El modelo que impulsó —las Cajas Municipales de Ahorro y Crédito— no fue una copia mecánica del sistema alemán, fue una adaptación creativa. Las cajas debían ser locales, cercanas, técnicamente sólidas y socialmente comprometidas. El crédito no era un favor, era un contrato moral.
Un elemento decisivo fue la alianza con la Superintendencia de Banca y Seguros que presidía Juan Klingenberger de la cual formamos parte durante veinte años. Con gran sensibilidad social ambos lograron una red de CMAS que en la década de los noventa del siglo pasado atendió con microcréditos a miles de familias pobres. Zeitinger comprendía algo fundamental: no hay inclusión financiera sin institucionalidad. Por eso defendió la autonomía técnica de las cajas y advirtió tempranamente los riesgos de la politización que hoy se ciernen sobre ellas desde el gobierno que malamente quiere aprovecharse de ellas.
Los resultados fueron extraordinarios. Miles de microempresas nacieron o se consolidaron. Familias enteras cambiaron su destino. El pago puntual de los créditos no fue solo una estadística: fue la demostración empírica de que la pobreza no es sinónimo de irresponsabilidad.
Este impacto fue documentado también desde la investigación social. Estudios de campo realizados en familias beneficiarias mostraron cómo el acceso a un capital semilla transformó economías domésticas, fortaleció el trabajo femenino y creó una auténtica mística de servicio al pueblo alrededor de las cajas municipales.

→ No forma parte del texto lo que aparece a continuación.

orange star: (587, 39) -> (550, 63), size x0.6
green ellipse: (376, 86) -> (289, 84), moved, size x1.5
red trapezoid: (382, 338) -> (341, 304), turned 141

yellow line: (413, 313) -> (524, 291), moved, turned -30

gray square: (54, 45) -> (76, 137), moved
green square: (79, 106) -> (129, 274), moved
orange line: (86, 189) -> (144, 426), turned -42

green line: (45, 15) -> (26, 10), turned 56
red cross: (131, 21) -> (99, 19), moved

El modelo trascendió fronteras. Inspiró experiencias en Bolivia, Ecuador y más tarde en otros contextos, incluso en países que salían del socialismo real tras la caída del Muro de Berlín. Zeitinger entendía las microfinanzas como una herramienta universal de reconstrucción y justicia social.

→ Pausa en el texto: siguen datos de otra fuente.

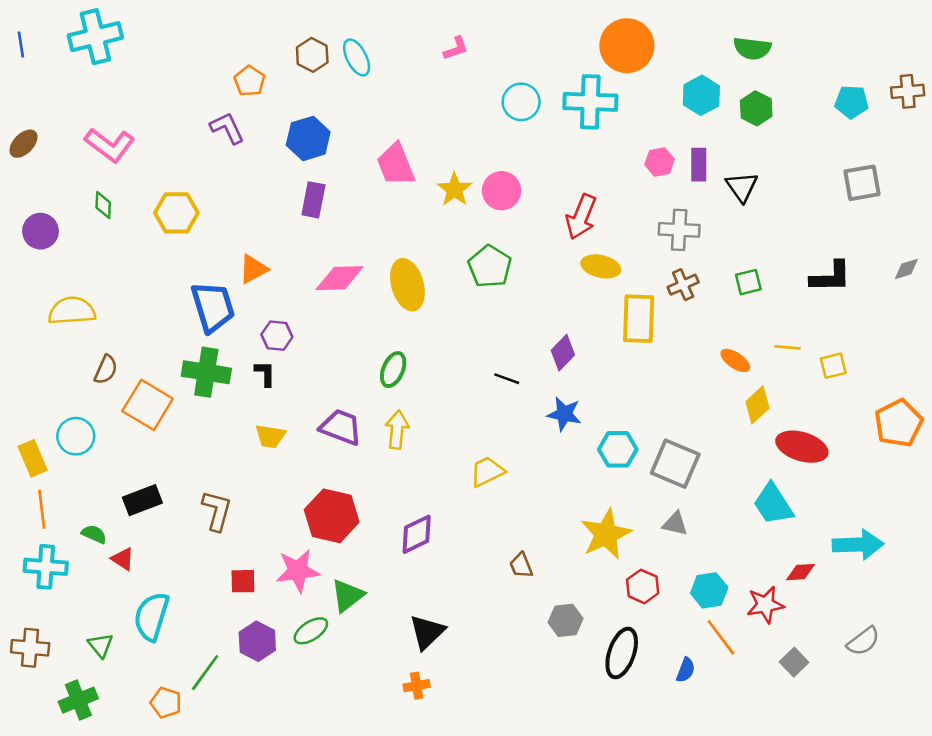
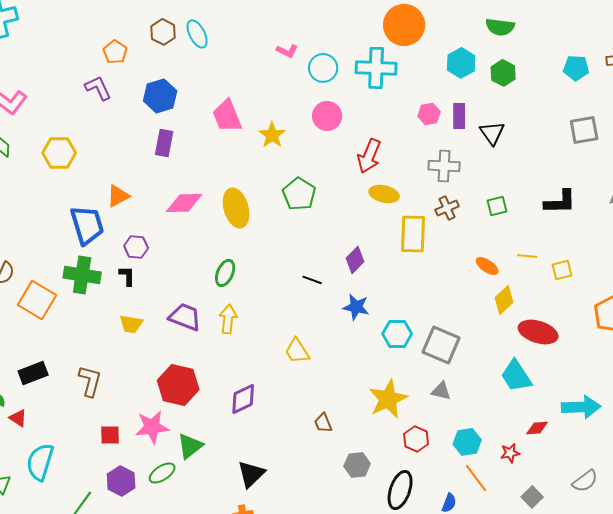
pink L-shape: (456, 48) -> (287, 51), moved, turned 45
pink circle: (502, 191) -> (327, 116), moved
yellow trapezoid: (487, 471) -> (297, 351), turned -96
red star: (765, 605) -> (510, 453), size x0.7

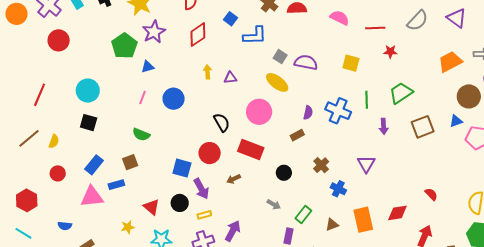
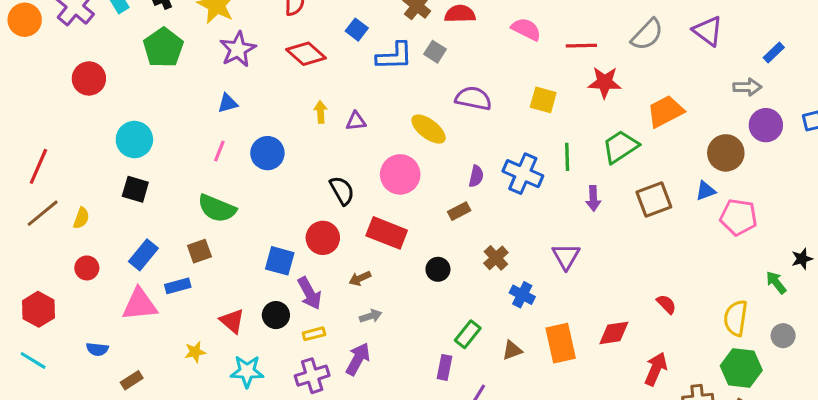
red diamond: (198, 35) -> (306, 54), turned 75
red circle: (59, 40) -> (89, 78), moved
green pentagon: (124, 46) -> (163, 48), moved
red star: (390, 52) -> (605, 82), size x1.5
gray square: (280, 57) -> (435, 52), moved
orange trapezoid: (450, 62) -> (665, 111), moved
red line: (40, 95) -> (38, 166), moved
green semicircle: (141, 135) -> (217, 208), size x1.4
gray arrow: (274, 204) -> (371, 316), moved, turned -48

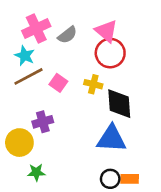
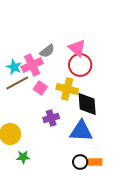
pink cross: (36, 28) -> (32, 65), moved
yellow cross: (93, 84) -> (67, 89), size x1.5
purple cross: (43, 122) -> (51, 118), moved

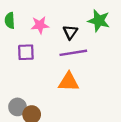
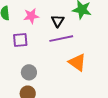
orange triangle: (69, 82) -> (77, 62), moved, turned 36
gray circle: (17, 107) -> (29, 72), moved

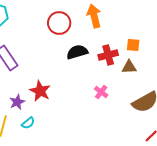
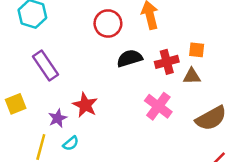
pink cross: (101, 92) -> (158, 106), size x1.6

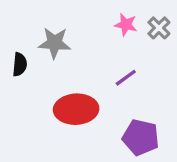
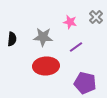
pink star: (126, 25) -> (70, 22), moved
gray star: (55, 43) -> (43, 37), moved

Hoy, cuando el debate financiero se ha vuelto frío y algorítmico, recordar a Claus Peter Zeitinger es recordar que la economía también puede ser ética. Su legado no está en balances, sino en la confianza restaurada entre el sistema y la gente. Trabajé más de una década con CP, como lo llamábamos,desde la SBS, compartí ideales y mística con él y su esposa Gaby. Aprendí mucho de su pasión por democratizar el crédito en el Perú que luego se extendió a la región y al mundo. Fue un gran pionero de las microfinanzas para ayudar a los pobres. Su vida es una historia por la dignidad. Su legado permanece vivo en las miles de familias que ayudó y en nosotros testigos de su valor y su pasión. Honor al honor.